L’idée que la philanthropie et la charité sont les solutions aux problèmes du monde repose sur l’idée que les riches et les grandes entreprises capitalistes devraient prendre en charge la lutte contre la pauvreté, la maladie, etc. Mais pour que leurs actions soient efficaces, il faudrait qu’il·elle·s acceptent d’agir de manière socialement destructrices. Parvenir à une redistribution plus égalitaire des richesses ou réduire le réchauffement climatique impliquent pour ces élites de sacrifier une grande partie de leurs privilèges et de leurs profits, ce à quoi la grande majorité se refuse. Il·elle·s veulent « changer le monde sans rien perdre, ne pas transformer leur mode de vie ou devoir renoncer à leurs privilèges. Ils vont donc tenter de se donner le “beau rôle” en se présentant comme leader du changement social, tout en faisant tout pour maintenir le statu quo.1919.Anne Monier, “Le mythe de la philanthropie”, Le Monde des Idées, publié le 14 octobre 2019, disponible ici. » Leurs efforts philanthropiques, libres de toute forme de contrôle ou de surveillance démocratique, sont souvent inefficaces et servent leurs propres intérêts (en terme d’image notamment) aux dépens de ceux qu’il·elle·s prétendent aider. Les actions de Thanks for Nothing, et son discours apolitique sur « l’art engagé » rentrent complètement dans ce schéma.

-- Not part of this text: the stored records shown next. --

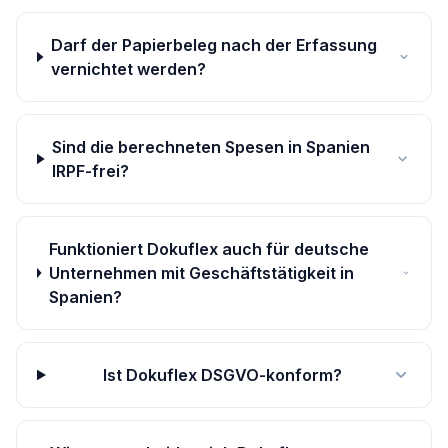
Darf der Papierbeleg nach der Erfassung
vernichtet werden?
Sind die berechneten Spesen in Spanien
IRPF-frei?
Funktioniert Dokuflex auch für deutsche
Unternehmen mit Geschäftstätigkeit in
Spanien?
Ist Dokuflex DSGVO-konform?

À l’opposé, des collectifs proposent des alternatives au modèle de la philanthropie privée pour palier aux insuffisances de l’État en terme de santé, de culture, d’éducation, d’écologie, de suffisance alimentaire ou d’accompagnement des plus fragiles. La crise du Covid-19 a accentué ce phénomène. Ces groupes ne créent pas des sphères en papier mâché, ne vendent pas de tee-shirt solidaire, ne plantent pas des arbres, mais tentent d’imposer des rapports de forces concrets avec les structures de pouvoir en place afin d’expérimenter des modes de vie fondés sur l’entraide et l’autogestion.